* Transcribed page contents *
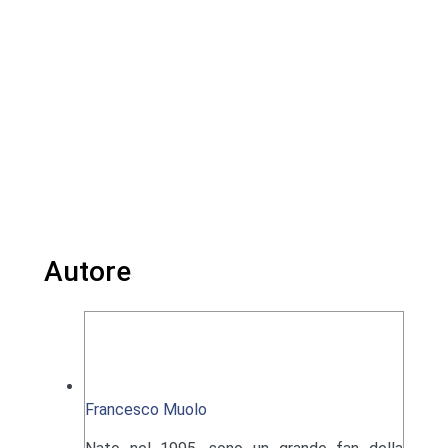
Autore
Francesco Muolo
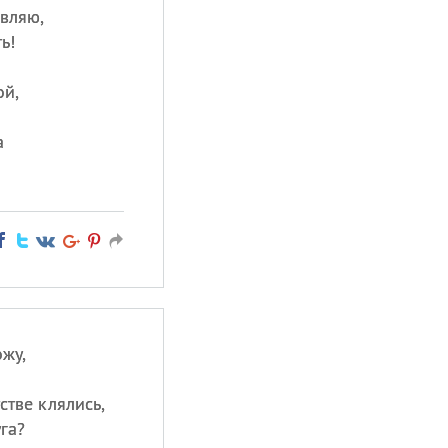
вляю,
ь!
ой,
а
жу,
стве клялись,
га?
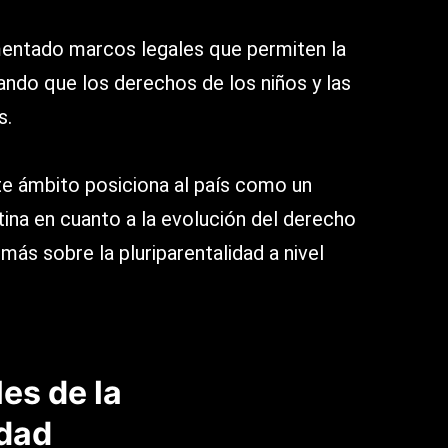
entado marcos legales que permiten la
rando que los derechos de los niños y las
s.
te ámbito posiciona al país como un
ina en cuanto a la evolución del derecho
más sobre la pluriparentalidad a nivel
es de la
idad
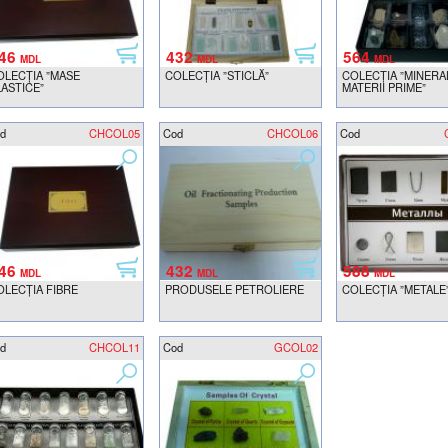
46
432
564
MDL
MDL
MDL
OLECȚIA ”MASE
COLECȚIA ”STICLĂ”
COLECȚIA ”MINERAL
LASTICE”
MATERII PRIME”
d
CHCOL05
Cod
CHCOL06
Cod
46
432
588
MDL
MDL
MDL
OLECŢIA FIBRE
PRODUSELE PETROLIERE
COLECȚIA ”METALE
d
CHCOL11
Cod
GCOL02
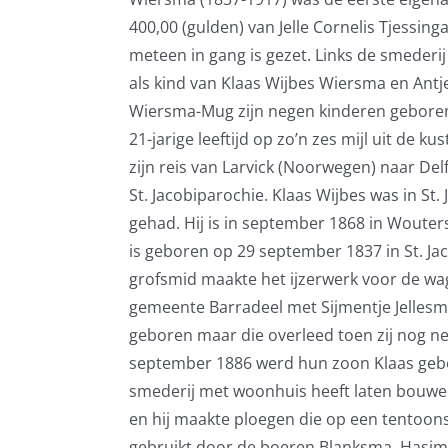
400,00 (gulden) van Jelle Cornelis Tjessin
meteen in gang is gezet. Links de smederi
als kind van Klaas Wijbes Wiersma en Antj
Wiersma-Mug zijn negen kinderen geboren; 
21-jarige leeftijd op zo’n zes mijl uit de
zijn reis van Larvick (Noorwegen) naar Del
St. Jacobiparochie. Klaas Wijbes was in St.
gehad. Hij is in september 1868 in Wouter
is geboren op 29 september 1837 in St. Jac
grofsmid maakte het ijzerwerk voor de wa
gemeente Barradeel met Sijmentje Jellesma
geboren maar die overleed toen zij nog ne
september 1886 werd hun zoon Klaas gebore
smederij met woonhuis heeft laten bouwen
en hij maakte ploegen die op een tentoon
gebruikt door de boeren Blanksma, Hasim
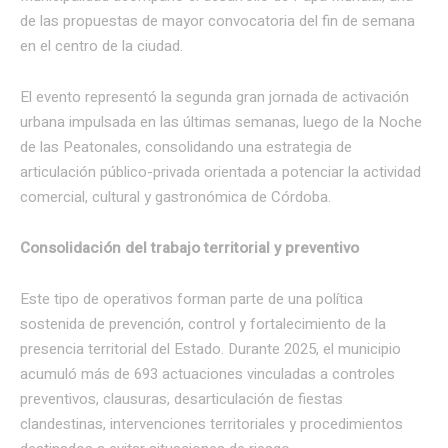
de las propuestas de mayor convocatoria del fin de semana
en el centro de la ciudad.
El evento representó la segunda gran jornada de activación
urbana impulsada en las últimas semanas, luego de la Noche
de las Peatonales, consolidando una estrategia de
articulación público-privada orientada a potenciar la actividad
comercial, cultural y gastronómica de Córdoba.
Consolidación del trabajo territorial y preventivo
Este tipo de operativos forman parte de una política
sostenida de prevención, control y fortalecimiento de la
presencia territorial del Estado. Durante 2025, el municipio
acumuló más de 693 actuaciones vinculadas a controles
preventivos, clausuras, desarticulación de fiestas
clandestinas, intervenciones territoriales y procedimientos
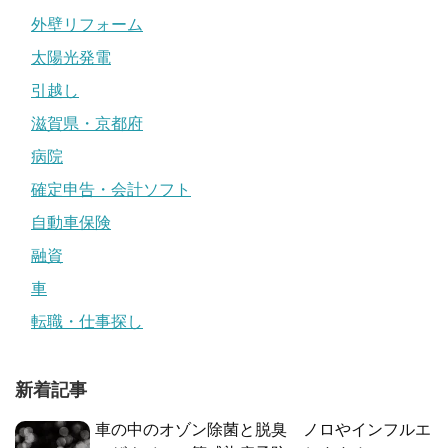
外壁リフォーム
太陽光発電
引越し
滋賀県・京都府
病院
確定申告・会計ソフト
自動車保険
融資
車
転職・仕事探し
新着記事
車の中のオゾン除菌と脱臭 ノロやインフルエ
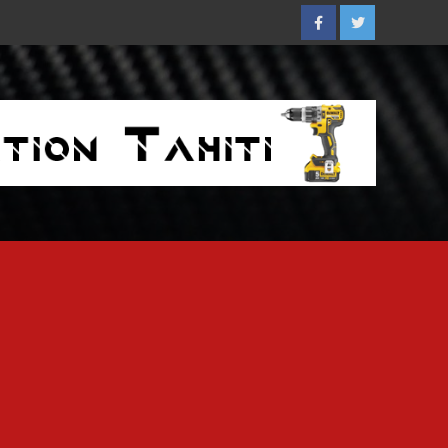
Facebook
Twitter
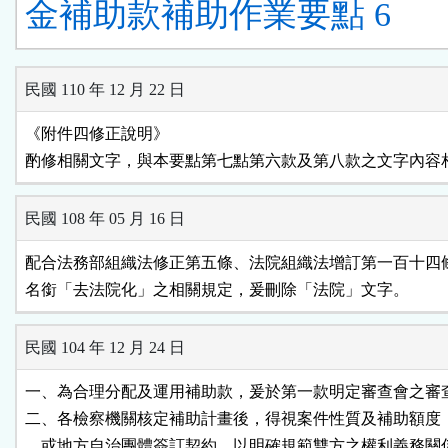
金補助款補助作業要點 6
民國 110 年 12 月 22 日
《附件四修正說明》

* What this task involves *
Nothing but an exact copy is asked for: the lines from the start of the records through the line with "als kind van Klaas Wijbes Wiersma en Antj", both ends included, minus any pictures.

* Solution *
Autore
Francesco Muolo
вляю,
ь!
ой,
а
жу,
стве клялись,
га?
entado marcos legales que permiten la
rando que los derechos de los niños y las
s.
te ámbito posiciona al país como un
ina en cuanto a la evolución del derecho
más sobre la pluriparentalidad a nivel
es de la
idad
46
432
564
MDL
MDL
MDL
OLECȚIA ”MASE
COLECȚIA ”STICLĂ”
COLECȚIA ”MINERAL
LASTICE”
MATERII PRIME”
d
CHCOL05
Cod
CHCOL06
Cod
46
432
588
MDL
MDL
MDL
OLECŢIA FIBRE
PRODUSELE PETROLIERE
COLECȚIA ”METALE
d
CHCOL11
Cod
GCOL02
400,00 (gulden) van Jelle Cornelis Tjessin
meteen in gang is gezet. Links de smederi
als kind van Klaas Wijbes Wiersma en Antj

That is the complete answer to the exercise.